Defra has implemented three alterations to the existing protocol which can be applied retrospectively from 1 January 2015 or the date at which the reprocessor/exporter originally applied for accreditation.
The changes should provide a more accurate reflection of the proportion of aluminium that is being recovered and recycled following concerns from recycling body Alupro that the current packaging recovery note (PRN) system was undermining recycling data.
A minimum of 70% of the mixed non-ferrous metals recovered from IBA are now considered to arise from aluminium packaging.
This follows detailed studies of tested samples which showed the original 50% specification was under-representing recycled tonnages.
In addition, some metal reprocessors under the previous system were applying the 50% figure to the aluminium fractions that had been recovered from mixed ferrous metals.
Exporters or UK recyclers of aluminium recovered in this way will now be able to issue export PRNs (PERNs) based on 87.5% of the total recovered aluminium fraction.
The new protocol also recognises the aluminium present in zorba grade exports. These are the tonnages produced by metal processors that take recovered IBA non-ferrous and mix it with metal from other sources.
In these situations, metal processors are permitted to issue a 70% PERN on the incoming weight of the recovered IBA material.
In addition to these changes, Defra issued a statement on 21 August urging producers to comply with their packaging recycling and recovery obligations. It is also allowing operators to issue PRNs or PERNs from the moment they seek to be accredited rather than when accrediation is approved.
In April, Rick Hindley, executive director of Alupro, left, said the then IBA protocol was partly responsible for poor aluminium recycling figures.
Commenting on the earlier changes, Hindley told MRW: “It is a positive step. We had been telling Defra that the current system wasn’t working for some time now, and seeing the latest figures for Q2 came as no surprise.

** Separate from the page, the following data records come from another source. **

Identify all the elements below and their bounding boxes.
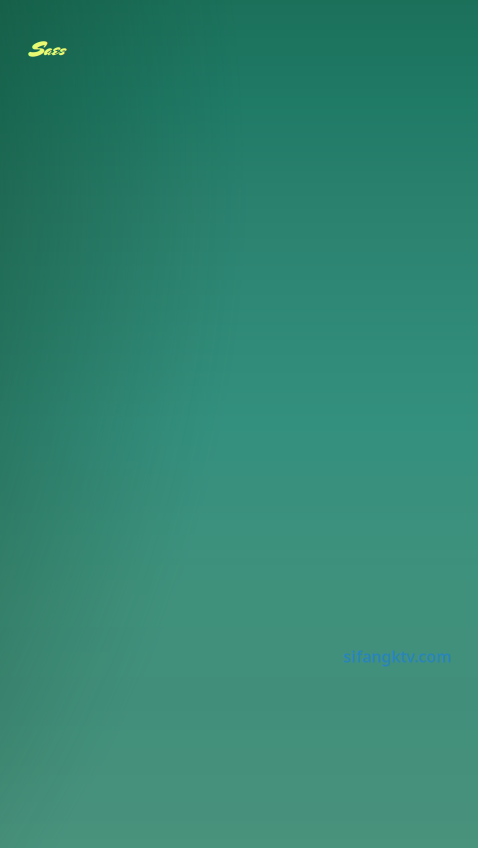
- button[interactable]: Saes: [30, 36, 64, 63]
- staticText: sifangktv.com: [343, 646, 451, 667]
- staticText: Saes: [30, 36, 64, 63]
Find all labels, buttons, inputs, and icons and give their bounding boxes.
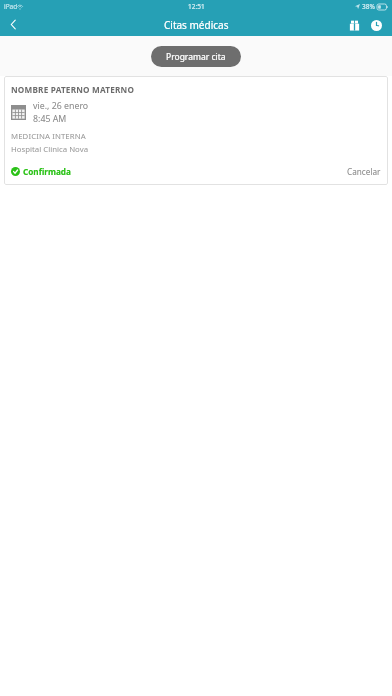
button[interactable]: Programar cita bbox=[151, 46, 241, 67]
button[interactable]: NOMBRE PATERNO MATERNO bbox=[4, 76, 388, 185]
button[interactable]: Store bbox=[344, 15, 364, 35]
staticText: Hospital Clinica Nova bbox=[11, 144, 89, 155]
button[interactable]: History bbox=[366, 15, 386, 35]
staticText: MEDICINA INTERNA bbox=[11, 131, 86, 142]
staticText: Cancelar bbox=[347, 166, 381, 177]
staticText: Confirmada bbox=[23, 166, 71, 177]
button[interactable]: Confirmada bbox=[11, 166, 71, 177]
staticText: 8:45 AM bbox=[33, 113, 67, 125]
button[interactable]: Cancelar bbox=[347, 166, 381, 177]
staticText: 38% bbox=[362, 2, 375, 11]
staticText: NOMBRE PATERNO MATERNO bbox=[11, 84, 135, 95]
staticText: vie., 26 enero bbox=[33, 100, 89, 112]
staticText: Citas médicas bbox=[164, 18, 229, 32]
staticText: 12:51 bbox=[188, 2, 205, 11]
button[interactable]: Back bbox=[0, 13, 26, 36]
staticText: Programar cita bbox=[166, 51, 226, 63]
staticText: iPad bbox=[4, 2, 18, 11]
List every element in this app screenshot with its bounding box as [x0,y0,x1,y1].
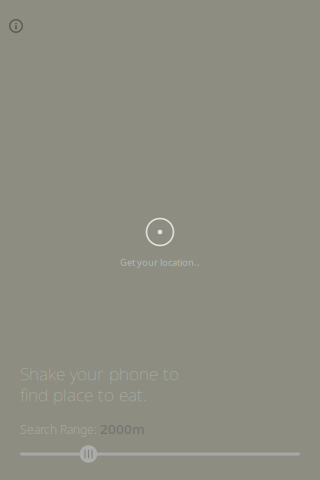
staticText: Search Range: [20,421,97,437]
staticText: Shake your phone to [20,362,179,385]
staticText: Get your location.. [120,256,200,268]
button[interactable]: Get your location.. [0,216,320,282]
button[interactable]: About [1,11,31,41]
button[interactable]: Search range slider [20,444,300,464]
staticText: 2000m [100,420,145,438]
staticText: find place to eat. [20,383,147,406]
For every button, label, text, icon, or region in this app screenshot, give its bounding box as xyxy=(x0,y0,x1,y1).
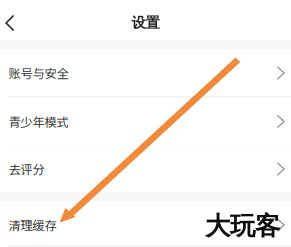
button[interactable]: 去评分 xyxy=(0,146,291,192)
staticText: 大玩客 xyxy=(205,210,280,242)
button[interactable]: 账号与安全 xyxy=(0,50,291,96)
staticText: 青少年模式 xyxy=(8,113,68,130)
button[interactable]: Back xyxy=(0,0,25,40)
button[interactable]: 清理缓存 xyxy=(0,202,291,247)
staticText: 账号与安全 xyxy=(8,64,68,82)
staticText: 去评分 xyxy=(8,160,44,178)
staticText: 清理缓存 xyxy=(8,216,56,234)
staticText: 设置 xyxy=(132,14,160,32)
button[interactable]: 青少年模式 xyxy=(0,98,291,145)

“Whether the changes will be enough, we honestly don’t know. We are optimistic that they could make a difference; some people who could be accredited for reasonable volumes are not yet signed up.
“Defra is, however, operating within the realms of the current regulations, so that limits to an extent what it can do. The volume of material is there so now, ultimately, the compliance schemes need to help find people to get accredited.”